OSM-based Domain Adaptation for Remote Sensing VLMs
Abstract
A self-contained domain adaptation framework for vision-language models in remote sensing uses OpenStreetMap data and optical character recognition to generate captions without requiring external teachers or manual labeling.
Vision-Language Models (VLMs) adapted to remote sensing rely heavily on domain-specific image-text supervision, yet high-quality annotations for satellite and aerial imagery remain scarce and expensive to produce. Prevailing pseudo-labeling pipelines address this gap by distilling knowledge from large frontier models, but this dependence on large teachers is costly, limits scalability, and caps achievable performance at the ceiling of the teacher. We propose OSMDA: a self-contained domain adaptation framework that eliminates this dependency.

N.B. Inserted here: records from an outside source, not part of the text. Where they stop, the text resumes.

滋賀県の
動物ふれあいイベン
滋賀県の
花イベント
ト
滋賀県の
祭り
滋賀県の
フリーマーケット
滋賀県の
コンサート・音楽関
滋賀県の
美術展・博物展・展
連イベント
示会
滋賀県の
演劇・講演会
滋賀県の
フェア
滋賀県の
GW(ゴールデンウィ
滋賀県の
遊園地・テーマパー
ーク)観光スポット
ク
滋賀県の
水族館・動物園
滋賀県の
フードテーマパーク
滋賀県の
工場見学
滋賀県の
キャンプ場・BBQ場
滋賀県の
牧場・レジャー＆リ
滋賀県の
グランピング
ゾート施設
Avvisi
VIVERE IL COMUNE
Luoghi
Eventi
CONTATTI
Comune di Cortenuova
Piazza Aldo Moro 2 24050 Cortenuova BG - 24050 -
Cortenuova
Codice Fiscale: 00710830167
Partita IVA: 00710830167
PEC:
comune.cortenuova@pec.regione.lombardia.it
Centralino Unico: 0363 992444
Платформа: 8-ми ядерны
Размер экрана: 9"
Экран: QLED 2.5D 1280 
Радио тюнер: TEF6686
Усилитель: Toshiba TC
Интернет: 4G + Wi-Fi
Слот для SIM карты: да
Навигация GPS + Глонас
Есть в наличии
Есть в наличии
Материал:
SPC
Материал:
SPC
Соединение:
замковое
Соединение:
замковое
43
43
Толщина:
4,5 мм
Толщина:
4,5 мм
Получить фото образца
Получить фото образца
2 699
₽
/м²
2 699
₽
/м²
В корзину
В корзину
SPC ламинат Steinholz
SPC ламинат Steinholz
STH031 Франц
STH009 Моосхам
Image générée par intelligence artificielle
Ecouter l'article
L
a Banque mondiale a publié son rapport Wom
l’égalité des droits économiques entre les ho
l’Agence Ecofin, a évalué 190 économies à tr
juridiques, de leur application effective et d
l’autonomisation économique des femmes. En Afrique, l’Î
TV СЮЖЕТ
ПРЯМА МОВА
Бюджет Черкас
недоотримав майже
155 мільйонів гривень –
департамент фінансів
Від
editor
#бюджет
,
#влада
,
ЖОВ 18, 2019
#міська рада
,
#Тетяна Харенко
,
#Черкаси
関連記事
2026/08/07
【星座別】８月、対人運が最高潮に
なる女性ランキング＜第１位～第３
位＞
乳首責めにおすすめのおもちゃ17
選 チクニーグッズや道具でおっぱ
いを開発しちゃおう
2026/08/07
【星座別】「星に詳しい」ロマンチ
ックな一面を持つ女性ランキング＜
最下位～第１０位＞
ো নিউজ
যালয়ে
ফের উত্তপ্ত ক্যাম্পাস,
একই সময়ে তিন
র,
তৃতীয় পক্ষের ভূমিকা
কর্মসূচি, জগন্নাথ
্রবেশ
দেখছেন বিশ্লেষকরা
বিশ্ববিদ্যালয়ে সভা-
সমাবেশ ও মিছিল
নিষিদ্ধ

Our key insight is that a capable base VLM can serve as its own annotation engine: by pairing aerial images with rendered OpenStreetMap (OSM) tiles, we leverage optical character recognition and chart comprehension capabilities of the model to generate captions enriched by OSM's vast auxiliary metadata. The model is then fine-tuned on the resulting corpus with satellite imagery alone, yielding OSMDA-VLM, a domain-adapted VLM that requires no manual labeling and no stronger external model. We conduct exhaustive evaluations spanning 10 benchmarks across image-text-to-text tasks and comparing against 9 competitive baselines. When equally mixed with real data, our method achieves state-of-the-art results, while being substantially cheaper to train than teacher-dependent alternatives. These results suggest that, given a strong foundation model, alignment with crowd-sourced geographic data is a practical and scalable path towards remote sensing domain adaptation. Dataset and model weights will be made publicly available.
Community
OSMDA-VLM offers a clever way to scale remote sensing models without the massive headache of manual labeling or the high cost of GPT-4V distillation. By using OpenStreetMap data, the model basically acts as its own annotation engine, leveraging its built-in OCR and chart-reading abilities to label aerial imagery automatically. This setup hits SOTA across ten benchmarks and proves you can get high-end performance using open-source geographic metadata instead of expensive human or teacher-model labels.